SPECIFICATION Self-drilling fasteners Many different self-drilling fastener, or drill screw, configurations have been developed to date. Designing of these drill screws has been something less than an exact science, with the reasons why some drill screws work well in some materials, but not in others, and why other drill screws do not work well at all, remaining something of a mystery. For example, it is known that a simple nail point when turned at a sufficient rate of speed is sufficient to penetrate some materials, dry wall for example. On the other hand, no drill screw yet devised can satisfactorily drill through some of the high-strength, low-alloy steels.

Two of the basic criteria used to judge drill screw performance are: (1) the amount of end load required for the screw to drill and (2) the time in seconds for the screw to penetrate the particular material being drilled. Obviously, in an assembly line type environment where a large number of fasteners are installed by a workman in an hour's time, reduction in both the amount of end load required and drilling time will be of benefit to both the individual workman and to his employer.

In accordance with the present invention, a self-drilling fastener has a shank and a drilling tip at one end of said shank, said tip including a pair of flutes lying on opposite sides of said fastener and extending at equal opposite angles with respect to the axis of said fastener, a pair of heel portions extending intermediate said flutes, said heel portions intersecting to define a narrow chisel point, each of said flutes defining with said heel portions a cutting edge and a drag edge, and each of said flutes having a compound configuration, as viewed along the flute axis, formed by a straight section extending inwardly from the outer edge of said shank and including at least a portion of said cutting edge, and a curved section including at least said drag edge.

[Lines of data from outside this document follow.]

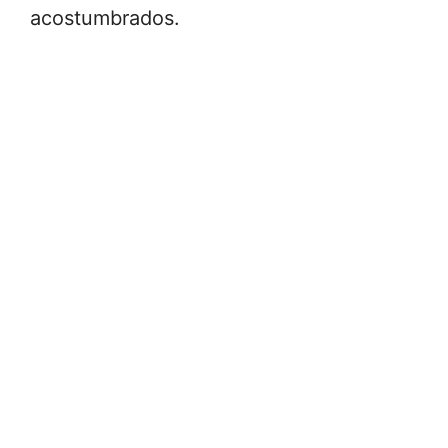
acostumbrados.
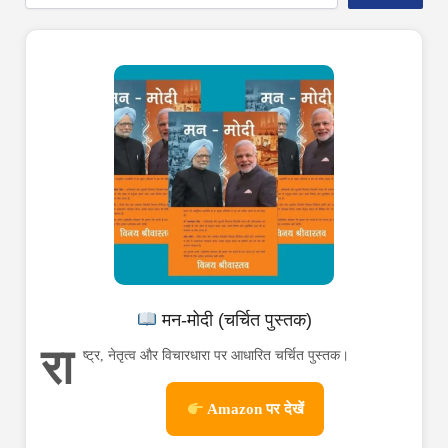
मन-मोदी (चर्चित पुस्तक)
रा
ष्ट्र, नेतृत्व और विचारधारा पर आधारित चर्चित पुस्तक।
Amazon पर देखें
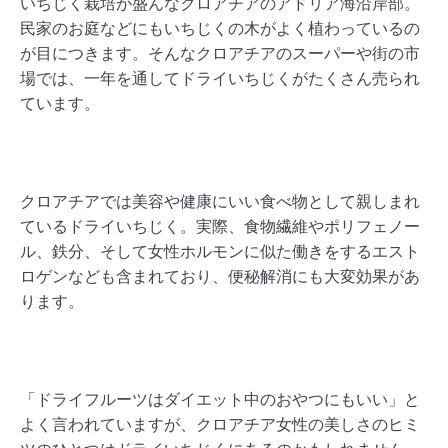
いちじく栽培が盛んなクロアチアのアドリア海沿岸部。
民家のお庭などにもいちじくの木がよく植わっているの
が目につきます。そんなクロアチアのスーパーや街の市
場では、一年を通してドライいちじくがたくさん売られ
ています。
クロアチアでは美容や健康にいい食べ物として親しまれ
ているドライいちじく。実際、食物繊維やポリフェノー
ル、鉄分、そして女性ホルモンに似た働きをするエスト
ロゲンなども含まれており、便秘解消にも大変効果があ
ります。
「ドライフルーツはダイエット中のおやつにもいい」と
よく言われていますが、クロアチア女性の美しさのヒミ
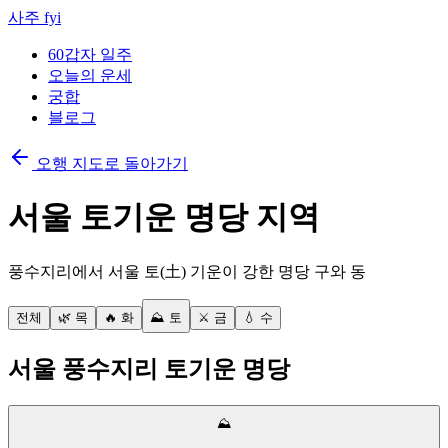
사주 fyi
60갑자 일주
오늘의 운세
궁합
블로그
오행 지도로 돌아가기
서울
토
기운 명당 지역
풍수지리에서 서울
토
(
土
) 기운이 강한 명당 구와 동
전체
🌿 목
🔥 화
⛰️ 토
⚔️ 금
💧 수
서울 풍수지리
토
기운 명당
⛰️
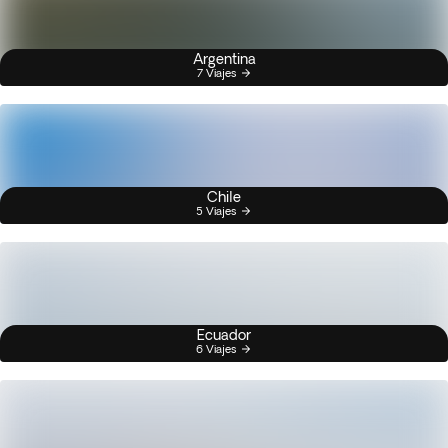
Argentina
7 Viajes
Chile
5 Viajes
Ecuador
6 Viajes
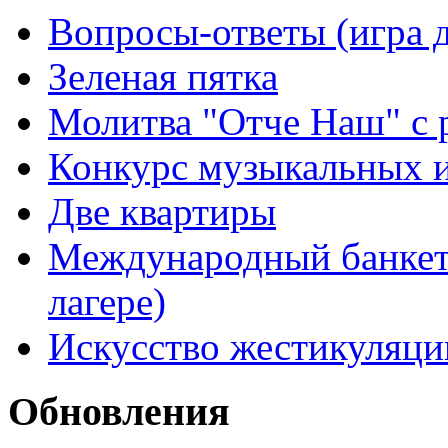
Вопросы-ответы (игра д
Зеленая пятка
Молитва "Отче Наш" с 
Конкурс музыкальных 
Две квартиры
Международный банкет 
лагере)
Искусство жестикуляци
Обновления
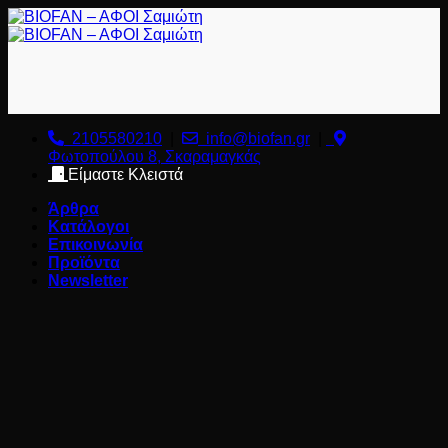
Μετάβαση
στο
περιεχόμενο
2105580210
|
info@biofan.gr
|
Φωτοπούλου 8, Σκαραμαγκάς
Είμαστε Κλειστά
Άρθρα
Κατάλογοι
Επικοινωνία
Προϊόντα
Newsletter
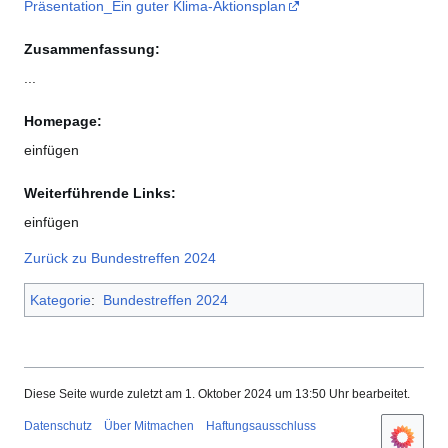
Präsentation_Ein guter Klima-Aktionsplan
Zusammenfassung:
...
Homepage:
einfügen
Weiterführende Links:
einfügen
Zurück zu Bundestreffen 2024
Kategorie
:
Bundestreffen 2024
Diese Seite wurde zuletzt am 1. Oktober 2024 um 13:50 Uhr bearbeitet.
Datenschutz
Über Mitmachen
Haftungsausschluss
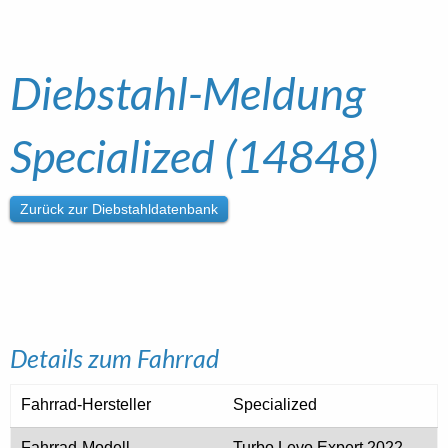
Diebstahl-Meldung
Specialized (14848)
Zurück zur Diebstahldatenbank
Details zum Fahrrad
Fahrrad-Hersteller
Specialized
Fahrrad-Modell
Turbo Levo Expert 2022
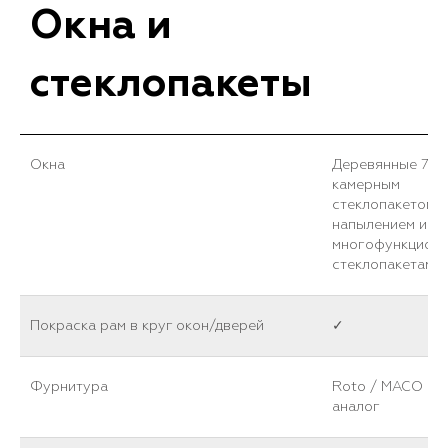
Окна и
стеклопакеты
Окна
Деревянные 78 м
камерным
стеклопакетом с 
напылением и
многофункцион
стеклопакетами.
Покраска рам в круг окон/дверей
✓
Фурнитура
Roto / MACO ил
аналог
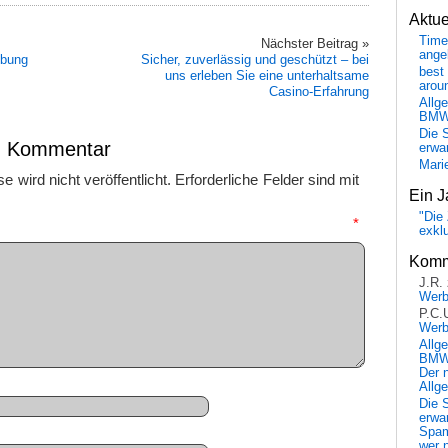
Aktu
Time
Nächster Beitrag »
ange
ibung
Sicher, zuverlässig und geschützt – bei
best 
uns erleben Sie eine unterhaltsame
arou
Casino-Erfahrung
Allg
BM
Die 
en Kommentar
erwar
Mari
 wird nicht veröffentlicht.
Erforderliche Felder sind mit
Ein J
"Die 
mmentar
*
exkl
Komm
J.R.
Wer
P.C.
Wer
Allg
BMW 
Der 
Allg
Die 
erwar
Spa
wer n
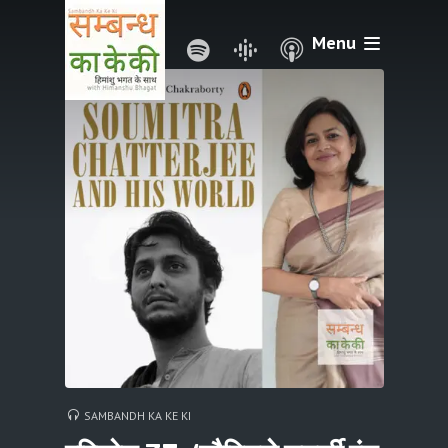
Menu
SAMBANDH KA KE KI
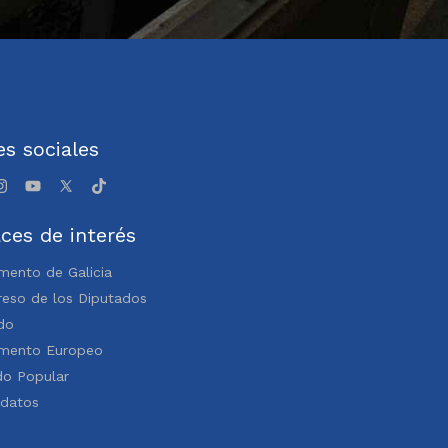
s sociales
ces de interés
mento de Galicia
eso de los Diputados
do
amento Europeo
do Popular
idatos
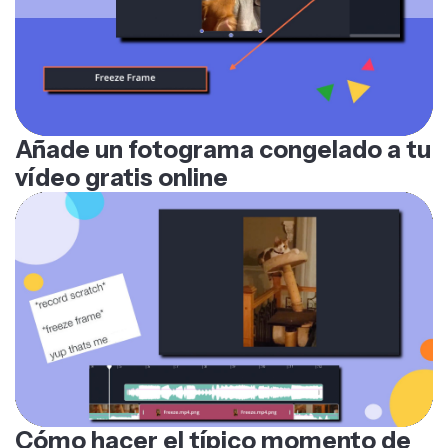
Añade un fotograma congelado a tu
vídeo gratis online
Cómo hacer el típico momento de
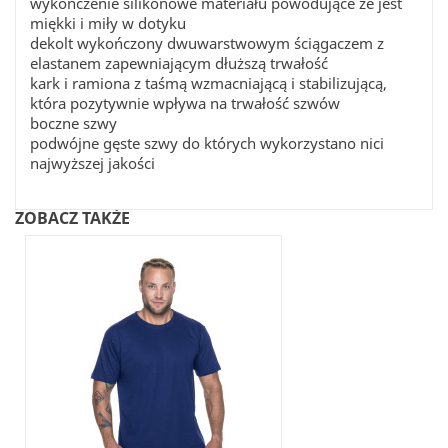
wykończenie silikonowe materiału powodujące że jest
miękki i miły w dotyku
dekolt wykończony dwuwarstwowym ściągaczem z
elastanem zapewniającym dłuższą trwałość
kark i ramiona z taśmą wzmacniającą i stabilizującą,
która pozytywnie wpływa na trwałość szwów
boczne szwy
podwójne gęste szwy do których wykorzystano nici
najwyższej jakości
ZOBACZ TAKŻE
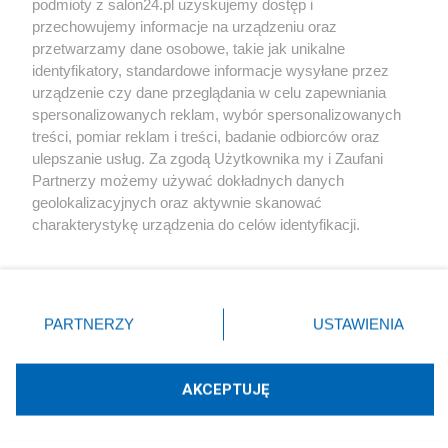
podmioty z salon24.pl uzyskujemy dostęp i
Społeczeństwo
przechowujemy informacje na urządzeniu oraz
przetwarzamy dane osobowe, takie jak unikalne
Kultura
identyfikatory, standardowe informacje wysyłane przez
urządzenie czy dane przeglądania w celu zapewniania
spersonalizowanych reklam, wybór spersonalizowanych
treści, pomiar reklam i treści, badanie odbiorców oraz
ulepszanie usług. Za zgodą Użytkownika my i Zaufani
X
Facebook
Instagram
Youtube
Partnerzy możemy używać dokładnych danych
geolokalizacyjnych oraz aktywnie skanować
charakterystykę urządzenia do celów identyfikacji.
Web Content Media sp. z o. o. © 2022
Ponieważ cenimy Twoją prywatność, prosimy o zgodę na
korzystanie z tych technologii poprzez kliknięcie
„Akceptuję”. Zgoda jest dobrowolna i zawsze możesz ją
Pomoc
O nas
Praca
Reklama
Kontakt
zmienić/wycofać klikając przycisk ustawień prywatności
PARTNERZY
USTAWIENIA
znajdujący się w lewym dolnym rogu strony
. Niektóre
rodzaje przetwarzania danych nie wymagają zgody
użytkownika, ale masz prawo sprzeciwić się takiemu
AKCEPTUJĘ
przetwarzaniu. Preferencje będą miały zastosowania tylko
Technologię dostarcza:
W3media.pl
na tej witrynie.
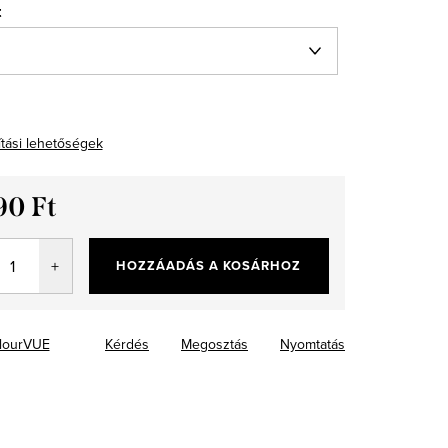
t
ítási lehetőségek
90 Ft
ár:
HOZZÁADÁS A KOSÁRHOZ
lourVUE
Kérdés
Megosztás
Nyomtatás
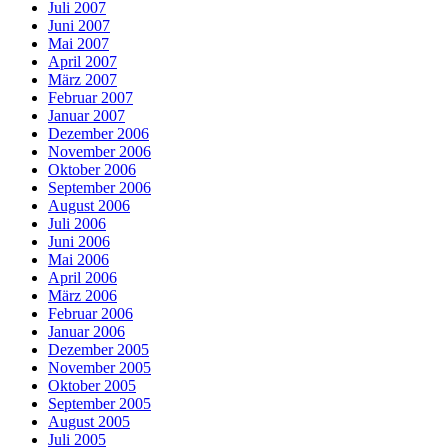
Juli 2007
Juni 2007
Mai 2007
April 2007
März 2007
Februar 2007
Januar 2007
Dezember 2006
November 2006
Oktober 2006
September 2006
August 2006
Juli 2006
Juni 2006
Mai 2006
April 2006
März 2006
Februar 2006
Januar 2006
Dezember 2005
November 2005
Oktober 2005
September 2005
August 2005
Juli 2005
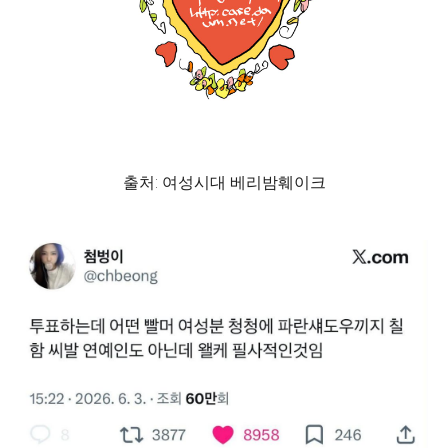
출처: 여성시대 베리밤훼이크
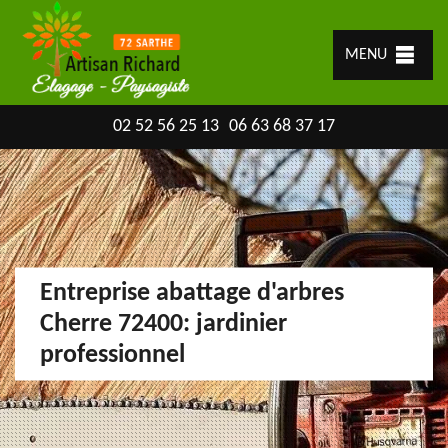
MENU
02 52 56 25 13
06 63 68 37 17
Entreprise abattage d'arbres
Cherre 72400: jardinier
professionnel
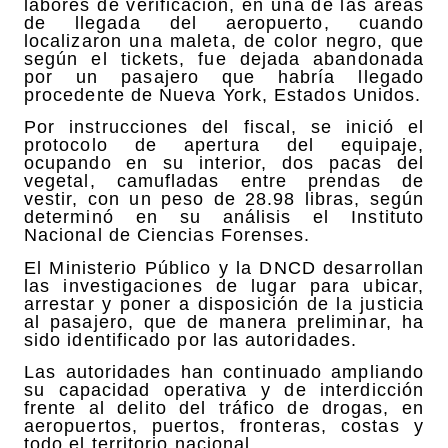
labores de verificación, en una de las áreas
de llegada del aeropuerto, cuando
localizaron una maleta, de color negro, que
según el tickets, fue dejada abandonada
por un pasajero que habría llegado
procedente de Nueva York, Estados Unidos.
Por instrucciones del fiscal, se inició el
protocolo de apertura del equipaje,
ocupando en su interior, dos pacas del
vegetal, camufladas entre prendas de
vestir, con un peso de 28.98 libras, según
determinó en su análisis el Instituto
Nacional de Ciencias Forenses.
El Ministerio Público y la DNCD desarrollan
las investigaciones de lugar para ubicar,
arrestar y poner a disposición de la justicia
al pasajero, que de manera preliminar, ha
sido identificado por las autoridades.
Las autoridades han continuado ampliando
su capacidad operativa y de interdicción
frente al delito del tráfico de drogas, en
aeropuertos, puertos, fronteras, costas y
todo el territorio nacional.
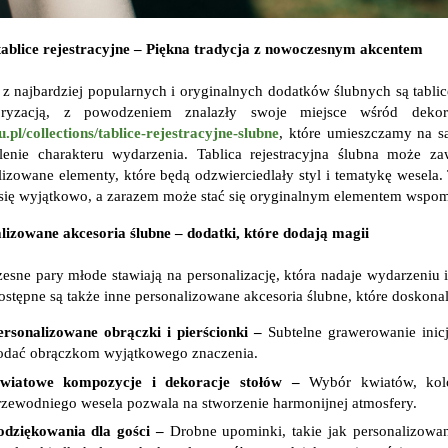
tablice rejestracyjne – Piękna tradycja z nowoczesnym akcentem
z najbardziej popularnych i oryginalnych dodatków ślubnych są tablic
ryzacją, z powodzeniem znalazły swoje miejsce wśród dekoracj
.pl/collections/tablice-rejestracyjne-slubne
, które umieszczamy na 
lenie charakteru wydarzenia. Tablica rejestracyjna ślubna może zaw
lizowane elementy, które będą odzwierciedlały styl i tematykę wesela
się wyjątkowo, a zarazem może stać się oryginalnym elementem wspomn
lizowane akcesoria ślubne – dodatki, które dodają magii
esne pary młode stawiają na personalizację, która nadaje wydarzeniu i
ostępne są także inne personalizowane akcesoria ślubne, które doskonal
ersonalizowane obrączki i pierścionki –
Subtelne grawerowanie inicj
odać obrączkom wyjątkowego znaczenia.
wiatowe kompozycje i dekoracje stołów –
Wybór kwiatów, ko
rzewodniego wesela pozwala na stworzenie harmonijnej atmosfery.
odziękowania dla gości –
Drobne upominki, takie jak personalizowan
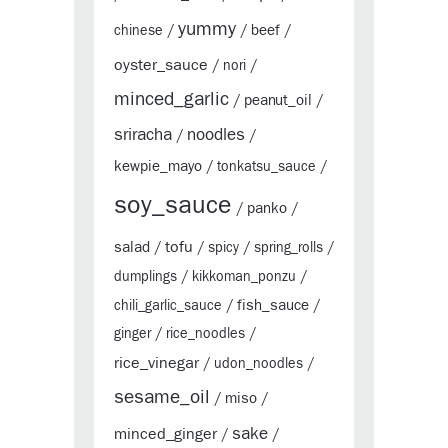
yummy
beef
chinese
/
/
/
oyster_sauce
/
nori
/
minced_garlic
peanut_oil
/
/
sriracha
noodles
/
/
kewpie_mayo
/
tonkatsu_sauce
/
soy_sauce
panko
/
/
tofu
salad
/
/
spicy
/
spring_rolls
/
dumplings
/
kikkoman_ponzu
/
fish_sauce
chili_garlic_sauce
/
/
ginger
/
rice_noodles
/
rice_vinegar
/
udon_noodles
/
sesame_oil
miso
/
/
sake
minced_ginger
/
/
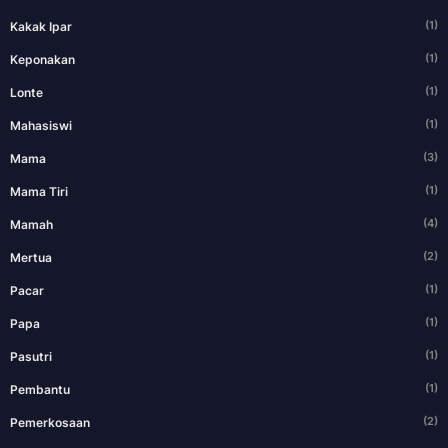
(1)
Kakak Ipar
(1)
Keponakan
(1)
Lonte
(1)
Mahasiswi
(3)
Mama
(1)
Mama Tiri
(4)
Mamah
(2)
Mertua
(1)
Pacar
(1)
Papa
(1)
Pasutri
(1)
Pembantu
(2)
Pemerkosaan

It has been found that self-drilling fasteners in accordance with the present invention can drill with a lower end load, and in a shorter period of time even though the end load is reduced, in comparison with conventional selfdrilling fasteners, and are further capable of drilling satisfactorily high-strength, low-alloy steels, which has hitherto not been possible, because of the strong cutting edges and the narrow chisel point in the configuration of the present self-drilling fasteners.

These advantages of the present invention are much enhanced when, for each of said flutes, said curved section has a substantially uniform radius of curvature in a plane perpendicular to the flute axis.

In some embodiments of the present invention, for each of said flutes, said curved section includes a portion of said cutting edge.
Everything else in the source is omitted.